Quantitative genetic models are used to represent, describe, and quantify the genetic contributions to natural phenomena. These models can be arbitrarily simple, e.g., additive linear models, or complex, e.g., non-additive, non-linear models. R.A. Fisher and Sewell Wright had a decades-long debate about which type of model should be considered in the study of natural and artificial selection. Fisher and his disciples argued that the more complex models were not needed. Sewell Wright and his students argued that biology was inherently complex and needed non-linear non-additive models to accurately understand adaptation and evolution. Of course, both were correct, and both were wrong. As George Box reminds us, all models are wrong; some are useful. The choice of an appropriate model depends upon the purpose of the research.

Prior to this chapter, we investigated the development of theoretical quantitative genetic models for the purposes of conducting and interpreting analyses of plant breeding experiments. As noted, without the theoretical models, there would be no genetic understanding of the results. Theory provides predictions, and predictions are the basis for generating testable hypotheses. In this chapter, we introduce a far more practical justification for theoretical models: With a theoretical model, it is possible to simulate many different data analysis techniques and breeding strategies prior to conducting expensive experiments.
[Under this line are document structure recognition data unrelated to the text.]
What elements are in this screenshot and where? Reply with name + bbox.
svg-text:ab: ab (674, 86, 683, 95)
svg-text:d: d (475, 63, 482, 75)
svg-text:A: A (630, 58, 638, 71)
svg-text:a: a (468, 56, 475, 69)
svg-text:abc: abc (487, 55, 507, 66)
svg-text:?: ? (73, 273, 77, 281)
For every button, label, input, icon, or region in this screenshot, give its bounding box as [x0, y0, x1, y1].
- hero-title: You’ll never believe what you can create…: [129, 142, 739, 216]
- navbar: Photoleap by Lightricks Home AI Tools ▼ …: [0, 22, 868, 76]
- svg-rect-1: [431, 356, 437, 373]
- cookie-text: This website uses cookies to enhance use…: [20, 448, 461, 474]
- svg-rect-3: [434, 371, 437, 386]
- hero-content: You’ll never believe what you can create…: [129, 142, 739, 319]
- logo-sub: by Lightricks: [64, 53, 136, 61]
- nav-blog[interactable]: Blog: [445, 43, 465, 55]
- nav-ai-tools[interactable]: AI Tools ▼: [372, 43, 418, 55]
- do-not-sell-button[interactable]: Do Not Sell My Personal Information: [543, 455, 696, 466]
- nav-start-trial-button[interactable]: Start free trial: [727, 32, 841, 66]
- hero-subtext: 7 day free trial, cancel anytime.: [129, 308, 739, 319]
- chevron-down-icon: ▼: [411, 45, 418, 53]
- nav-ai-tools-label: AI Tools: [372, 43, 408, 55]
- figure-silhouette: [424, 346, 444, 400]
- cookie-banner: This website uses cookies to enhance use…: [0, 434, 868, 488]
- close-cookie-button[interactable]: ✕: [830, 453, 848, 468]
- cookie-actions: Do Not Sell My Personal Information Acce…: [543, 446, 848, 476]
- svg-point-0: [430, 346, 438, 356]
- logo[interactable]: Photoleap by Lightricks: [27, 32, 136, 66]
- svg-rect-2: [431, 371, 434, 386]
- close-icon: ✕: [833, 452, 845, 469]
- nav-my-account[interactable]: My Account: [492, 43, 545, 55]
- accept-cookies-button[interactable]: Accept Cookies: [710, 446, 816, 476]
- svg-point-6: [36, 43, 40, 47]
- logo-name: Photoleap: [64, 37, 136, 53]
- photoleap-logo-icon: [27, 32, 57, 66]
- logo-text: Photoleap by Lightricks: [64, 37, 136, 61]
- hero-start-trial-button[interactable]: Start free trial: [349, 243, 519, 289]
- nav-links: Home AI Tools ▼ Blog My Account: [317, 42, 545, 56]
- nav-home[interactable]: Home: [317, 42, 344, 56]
In other words, natural and artificial systems can be modeled in silico for purposes of predicting unknown outcomes. Many in silico experiments can be compared, and the most promising can be used to compare methods or processes. If comparisons are based on objective criteria, such as accuracy, power, precision, efficacy, and efficiency, and if the model used for data analyses is the same as the model used for simulating data sets, we can make rational decisions about which methods to implement in plant breeding experiments.

Learning Objectives
  • Recognize limitations of experimental research
  • Translate QG models to simulation models
  • Translate simulation models to EXCEL software functions
  • Build confidence in the use of simulation models

History of Simulations

Geneticists first used computers to implement simulation models to evaluate limits to artificial selection (Hill and Robertson, 1968; Bulmer, 1976) in closed breeding populations. By 1988, Oscar Kempthorne, one of R.A. Fisher’s disciples, pointed out that the classical experimental and algebraic approaches were limited to unrealistic assumptions in breeding and evolutionary systems. Since 1988, plant and animal geneticists and breeders have used simulation models to evaluate the limits to emerging statistical methods (Beavis, 1994) and to choose among selection methods because experimental evaluation of breeding methods is time and resource-limited (Podlich and Cooper, 1998). To date, there have been over 15,000 publications in which the terms simulation and breeding occur in the title. Currently, there are numerous simulation software packages that have been developed and implemented for public and private research enterprises. Some are quite simple, while others are very flexible and complex. Generally, as the flexibility of the package increases, the learning curve associated with the complexity of the package also increases. Thus, some of these simulation packages require entire courses and years to master. While it is beyond the scope of this chapter to either advocate or teach any particular simulation package, we will learn how to implement the core quantitative and population genetic models that are part of every useful simulation package.

Core Elements

The core elements of simulation modeling include the genetic architecture of the trait(s), the structure of segregating generations derived from breeding populations, and the organization of the segregating genomes.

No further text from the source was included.